DHS incorporated a historic 22 agencies, including the U.S. Secret Service, Immigration and Customs Enforcement (ICE), Customs and Border Protection, and the Transportation Security Agency (TSA), which Thompson noted is now in 450 airports across the country.
“No plane can fly in the United States without adopting the United States regulation for planes,” he said.
Before the creation of the nearly two dozen agencies under the DHS umbrella, Thompson points out that intelligence was not integrated among many agencies before 9/11 – and continues to be a challenge today.

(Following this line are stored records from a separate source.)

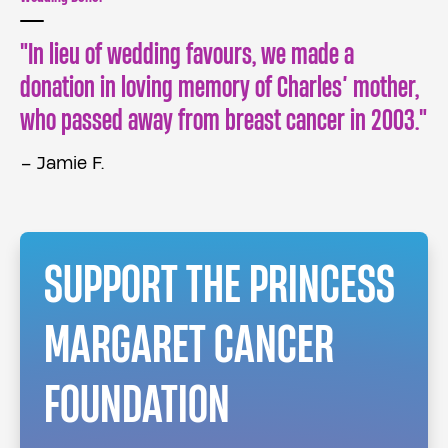
In lieu of wedding favours, we made a
donation in loving memory of Charles’ mother,
who passed away from breast cancer in 2003.
– Jamie F.
SUPPORT THE PRINCESS
MARGARET CANCER
FOUNDATION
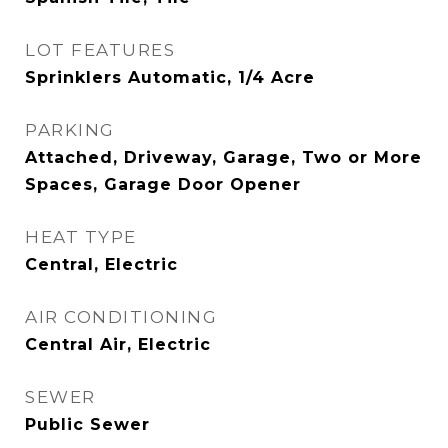
LOT FEATURES
Sprinklers Automatic, 1/4 Acre
PARKING
Attached, Driveway, Garage, Two or More
Spaces, Garage Door Opener
HEAT TYPE
Central, Electric
AIR CONDITIONING
Central Air, Electric
SEWER
Public Sewer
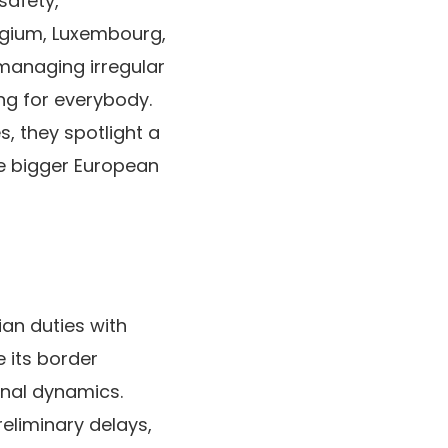
safety,
elgium, Luxembourg,
managing irregular
ng for everybody.
, they spotlight a
e bigger European
ian duties with
e its border
nal dynamics.
liminary delays,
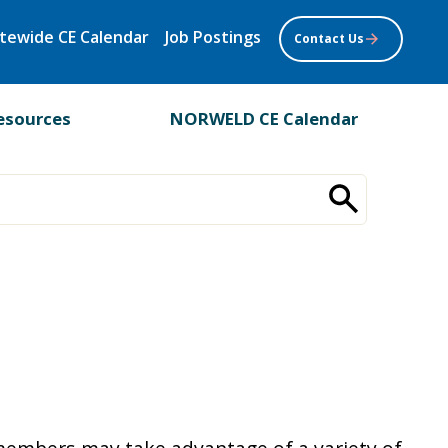
tewide CE Calendar
Job Postings
Contact Us
esources
NORWELD CE Calendar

Thompson, who has become the face of accountability for the 2021 Capitol attack on Jan. 6 as his committee continues to investigate former President Donald Trump, as well as Trump’s former staff and supporters, pointed out that an FBI field office in Norfolk, Virginia, had intelligence information leading up to the attack that was not disseminated to other law enforcement agencies.
Thompson believes if that information had been shared about Jan. 6, it could have changed the violent and deadly events of that day. Some Capitol Hill lawmakers believe there is a direct connection between the 9/11 and Jan. 6 attacks, which are undoubtedly two of the worst terror attacks in U.S. history. That thread revolves around national intelligence.

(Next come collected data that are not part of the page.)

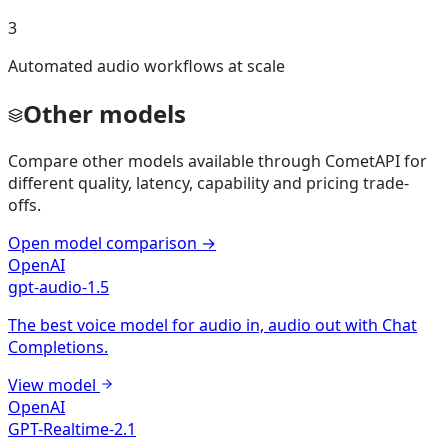
3
Automated audio workflows at scale
Other models
Compare other models available through CometAPI for
different quality, latency, capability and pricing trade-
offs.
Open model comparison
→
OpenAI
gpt-audio-1.5
The best voice model for audio in, audio out with Chat
Completions.
View model
OpenAI
GPT-Realtime-2.1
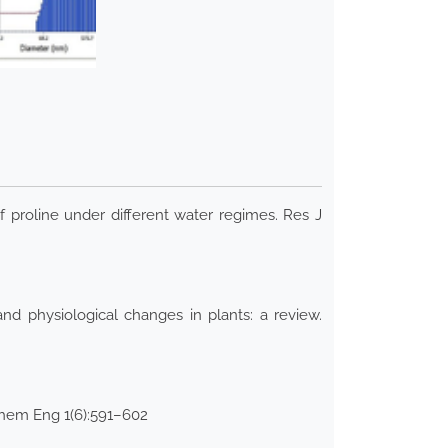
 proline under different water regimes. Res J
 physiological changes in plants: a review.
 Chem Eng 1(6):591–602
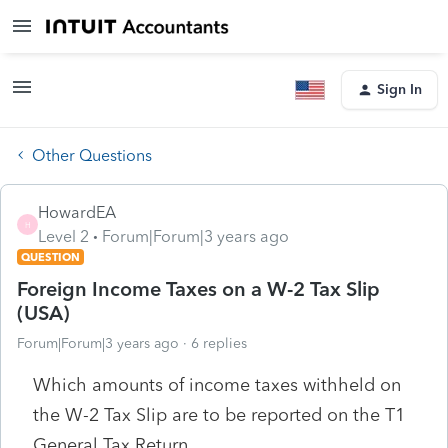
Sign In
Other Questions
HowardEA
H
Level 2
Forum|Forum|3 years ago
QUESTION
Foreign Income Taxes on a W-2 Tax Slip
(USA)
Forum|Forum|3 years ago
6 replies
Which amounts of income taxes withheld on
the W-2 Tax Slip are to be reported on the T1
General Tax Return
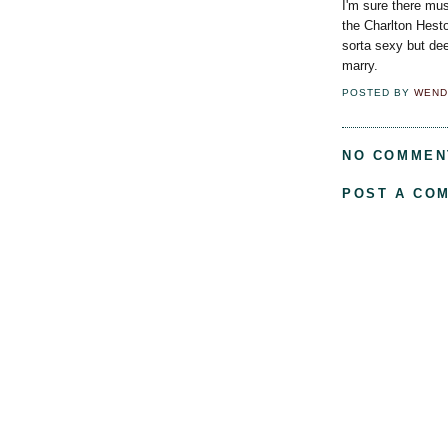
I'm sure there mus
the Charlton Hesto
sorta sexy but de
marry.
POSTED BY
WEND
NO COMMEN
POST A CO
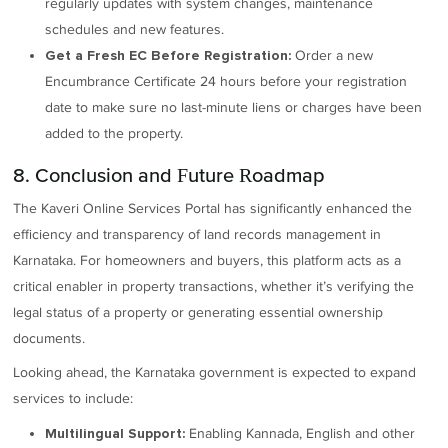
regularly updates with system changes, maintenance
schedules and new features.
Order a new
Get a Fresh EC Before Registration:
Encumbrance Certificate 24 hours before your registration
date to make sure no last-minute liens or charges have been
added to the property.
8. Conclusion and Future Roadmap
The Kaveri Online Services Portal has significantly enhanced the
efficiency and transparency of land records management in
Karnataka. For homeowners and buyers, this platform acts as a
critical enabler in property transactions, whether it’s verifying the
legal status of a property or generating essential ownership
documents.
Looking ahead, the Karnataka government is expected to expand
services to include:
Enabling Kannada, English and other
Multilingual Support:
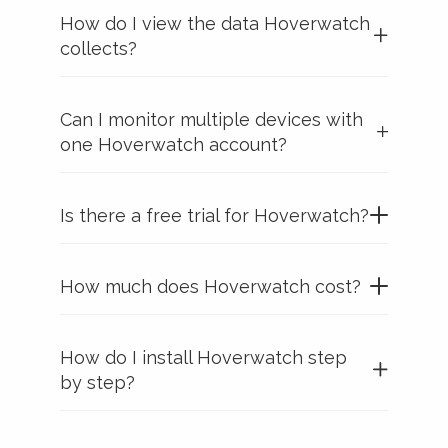
How do I view the data Hoverwatch
collects?
Can I monitor multiple devices with
one Hoverwatch account?
Is there a free trial for Hoverwatch?
How much does Hoverwatch cost?
How do I install Hoverwatch step
by step?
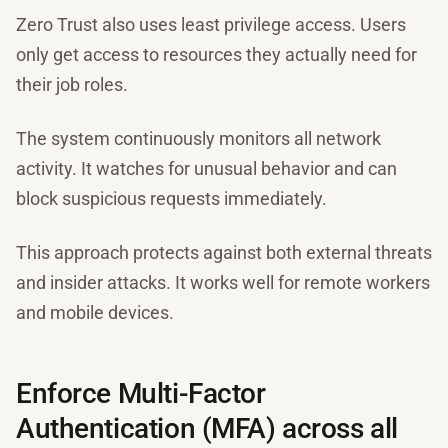
Zero Trust also uses least privilege access. Users
only get access to resources they actually need for
their job roles.
The system continuously monitors all network
activity. It watches for unusual behavior and can
block suspicious requests immediately.
This approach protects against both external threats
and insider attacks. It works well for remote workers
and mobile devices.
Enforce Multi-Factor
Authentication (MFA) across all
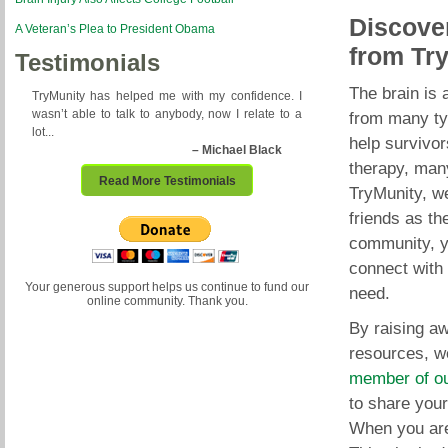
Discover
A Veteran’s Plea to President Obama
from Tr
Testimonials
The brain is 
TryMunity has helped me with my confidence. I
wasn’t able to talk to anybody, now I relate to a
from many typ
lot...
help survivor
– Michael Black
therapy, many
Read More Testimonials
TryMunity, we
friends as th
community, y
connect with 
Your generous support helps us continue to fund our
need.
online community. Thank you.
By raising aw
resources, w
member of o
to share your
When you are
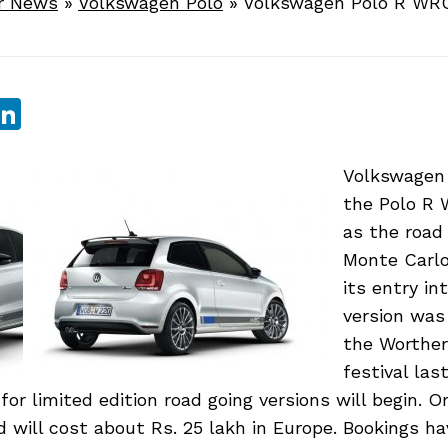
r News
»
Volkswagen Polo
»
Volkswagen Polo R WR
sApp
ebook
witter
LinkedIn
Volkswagen
the Polo R 
as the road 
Monte Carlo
its entry int
version wa
the Worther
festival la
for limited edition road going versions will begin. O
nd will cost about Rs. 25 lakh in Europe. Bookings h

As lessons learned are at the forefront when thinking about protecting the nation from future attacks like the ones seen on 9/11, Thompson says as far as Jan. 6, the Capitol must be fortified even as the public building remains open as “the people’s house.”
U.S. Rep. Kweisi Mfume, D-Md., who was president of the NAACP at the time of the 9/11 terrorist attack, told theGrio he’d “never forget” learning about the tragedy during a staff meeting.
“I got interrupted in the middle of that staff meeting by someone who said, ‘Can you step outside for a minute? And I did. And they immediately pointed to the television screen,” recalled Mfume. “I went back in, alerted my staff, dismissed them, asked them to all be prepared to come outside of the building, because I didn’t know if the attacks were going to be broad-based, not just on government buildings, but on other buildings – in this case, the civil rights headquarters of the NAACP.”
At that time, the NAACP was headquartered in a multi-story, historic building in Baltimore, Maryland. When asked what he believes is the greatest threat facing the country, Mfume cited ”the loss of intelligence and having our intelligence community compromised.”
The congressman, who sits on the House Committee on Oversight and Reform, pointed to the most recent FBI seizure of top secret documents found at Trump’s private Mar~a-Lago home in Florida.
Rep. Mfume noted that had the documents – which contained “highly sensitive information from our intelligence community” – fallen in the wrong hands, it would have risked the lives of people who are “undercover doing their jobs because they would have been exposed.”
Mfume is sure that after the Select Committee investigating the Jan. 6 attack finishes its work, the House Reform and Oversight Committee will then begin its work on where the Select Committee left off, with a focus on national security infractions revealed from recent findings by the committee led by Chairman Thompson.
Mfume said concerns shared by him and many others regarding classified documents found at Trump’s Mar-a-Lago residence are not about politics, but about the national security of the United States.
“That’s just too much sensitive information regarding the security of this country. And without it, things like 9/11 and other kinds of incidences can and probably will be attempted,” he said.